And I do stick to what I learned at university, that there has been a long process of writing, rewriting, redaction, „corrections“ and what not on the bible text, before what we have today in our modern language bibles, be it KJV, NIV, German Luther translation or Volxbibel. Whoever had a look into textual criticism knows, this is also true for ancient language bibles, we have nothing that we could call the original, though deviations of the different original language texts from one another is in most cases not very big.

So the bible is a book, composed by mostly men of middle eastern descent, from cultures that are different to our own cultures, that even differ within themselves: Whoever composed the Miriam-Song lived in a completely different reality than whoever composed the Apocalypse of John.

Apocalypse of John? Didn’t John write it? Some folks seem to be obsessed with such questions, they seem to think that if John did not write the Apocalypse of John, all other things written down might be lies, too, and if that’d be so, what use would it to be to even look at the bible?

You see we also touch the next question, how to use the bible, but we have not yet been talking about the purpose. So what would be the purpose of the bible being written?

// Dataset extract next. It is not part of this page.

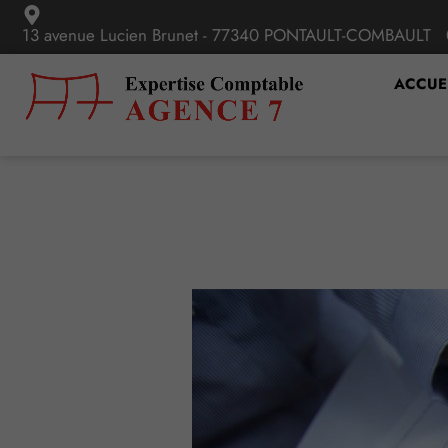
13 avenue Lucien Brunet - 77340 PONTAULT-COMBAULT
ACCUE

Some folks might say: To give directions to true believers to know whatever they are to do in any situation, or to reveal the will of God Almighty or something along these lines.

I think of it a bit differently. I think there were men who had an experience with God and wanted to write it down, one way or another. And other people read that, because it gave them something. And they retold the story, and it was changed to fit other circumstances, but sometimes it was also kept, the different story parts might have gone through quite some change as they turned into the composition of the bible we have today. It is a lengthy process.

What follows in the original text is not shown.